Texas serial killer Tommy Lynn Sells confessed to the killing in a book released the summer of 2002, but the judges said they didn't consider the confession, called bogus by prosecutors, when weighing their decision.

Instead, the court said the trial judge shouldn't have allowed a special prosecutor to try the case over defense objections.

Sells was sent to Texas death row for a 1999 slaying in Del Rio. The victim was 13-year-old Kaylene Harris.

Authorities have said they believe Sells is also responsible for killings in Missouri, Illinois, Oklahoma, Kentucky, Tennessee, West Virginia, Arizona and Nevada.

Sells in September pleaded guilty to capital murder in the 1999 death of nine-year-old Mary Bea Perez of San Antonio. Perez was strangled during an outdoor festival. Texas prosecutors waived the death penalty in exchange for the plea and Sells got a life prison sentence.

Special prosecutor Ed Parkinson, a lawyer in the State's Attorneys Appellate Prosecutor's Office, had not been sworn in as an assistant state's attorney before questioning the grand jury or calling witnesses at trial, the court said.

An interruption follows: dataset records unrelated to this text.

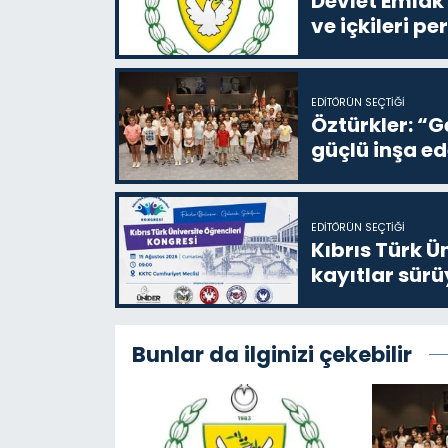
Devlet Emlak 
ve içkileri p
EDITÖRÜN SEÇTIĞI
Öztürkler: “G
güçlü inşa ed
EDITÖRÜN SEÇTIĞI
Kıbrıs Türk Ü
kayıtlar sürü
Bunlar da ilginizi çekebilir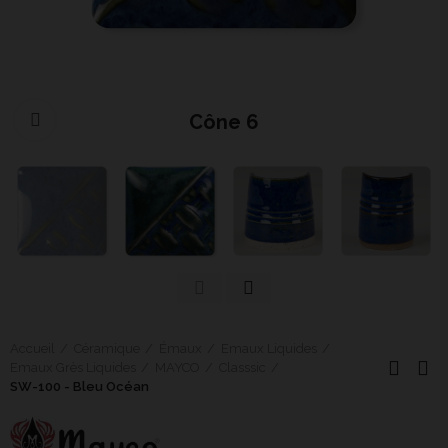
Cône 6
Cliquer pour agrandir
Accueil
Céramique
Émaux
Emaux Liquides
Emaux Grès Liquides
MAYCO
Classsic
SW-100 - Bleu Océan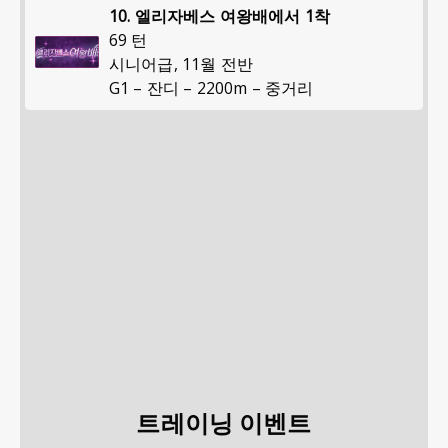
10. 엘리자베스 여왕배에서 1착
69 턴
시니어급
,
11월 전반
G1 – 잔디 – 2200m – 중거리
트레이닝 이벤트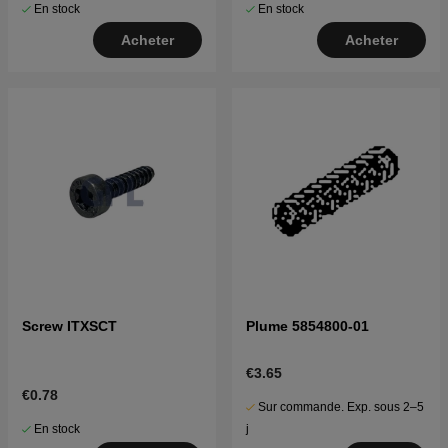
En stock
En stock
Acheter
Acheter
Screw ITXSCT
Plume 5854800-01
€3.65
€0.78
Sur commande. Exp. sous 2–5
En stock
j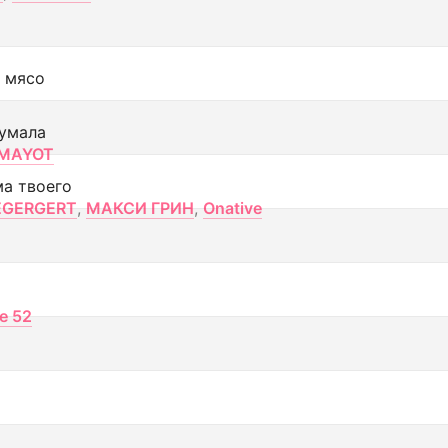
 мясо
умала
MAYOT
ма твоего
EGERGERT
,
МАКСИ ГРИН
,
Onative
ce 52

The court also ruled state law at the time didn't allow the agency to assist with murder trials, although the law has been changed since the trial to give the office greater latitude.

"The trial court erred in allowing an attorney from the appellate prosecutor's office to prosecute the case," the court said.

"The defendant had a right to be prosecuted by someone with proper prosecutorial authority, a personal privilege she did not waive," Judges Terrence Hopkins, Richard Goldenhersh and Melissa Chapman wrote in the 13-page order.

One of Harper's lawyers, Allen Wolf of Orion, Mich., was jubilant. "I can say without a doubt justice has been done," he said.

Wolf said he would soon ask the 5th District to release Rea-Harper from the Dwight Correctional Center on bond.

The 35-year-old was studying educational psychology at the University of Indiana when she was arrested in 2000.

Police say she savagely stabbed her only child in the middle of the night as he slept in her home. She had recently lost custody of him to her former husband, Len Kirkpatrick, in a bitter court battle.

Harper told police she wrestled with a masked intruder who attacked her son and got away.

But prosecutors told the jury there were no signs of a struggle in Harper's Lawrenceville home, and no signs from outside someone had entered the house.

Stephen Norris, deputy director of the appellate prosecutor's office for the 5th District, said the office has long assisted with murder trials when asked by local prosecutors.

Usually this has gone untested, he said, but a handful of judges who read the law strictly have challenged their work over the years, ruling the law empowering the office doesn't list murder among the charges with which they can assist.

But because the law has been changed since the 2002 trial, Norris expects his office will assist with any retrial, he said.

Lawrence County State's Attorney Todd Reitz, who will decide whether to retry Harper, did not return several telephone messages left at his office Friday by The Associated Press.

It wasn't immediately clear why Reitz asked Parkinson to join the case. Calling in outside help is a common practice in counties with sparse populations and infrequent murder cases. The southeastern county's population is 15,000.

A legion of Harper's friends and family, including her second husband, Mark Harper, have been working for her exoneration ever since she was convicted.

Rob Warden, director of Northwestern University's Center for Wrongful Convictions, which worked on the appeal, said Harper would be aided in any new trial by new evidence that has surfaced since her first one, including Sells' confession.